***** Data for processing *****
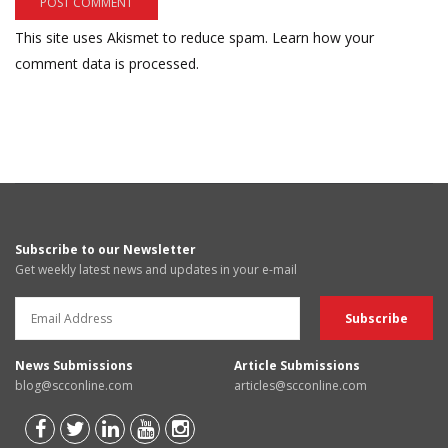
This site uses Akismet to reduce spam.
Learn how your
comment data is processed.
Subscribe to our Newsletter
Get weekly latest news and updates in your e-mail
News Submissions
Article Submissions
blog@scconline.com
articles@scconline.com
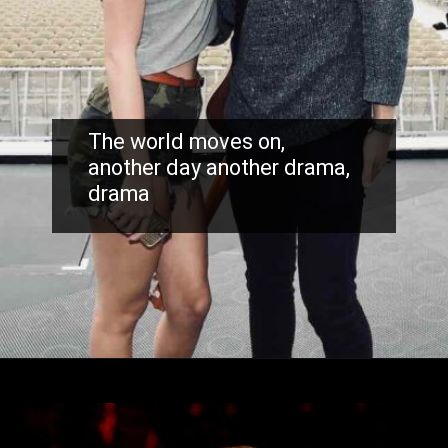
The world moves on,
another day another drama,
drama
*****
> What to work on
An exact copy of all the records, free of pictures, is the expected answer.

> Problem solution
This site uses Akismet to reduce spam.
Learn how your
comment data is processed.
Subscribe to our Newsletter
Get weekly latest news and updates in your e-mail
News Submissions
Article Submissions
blog@scconline.com
articles@scconline.com
The world moves on,
another day another drama,
drama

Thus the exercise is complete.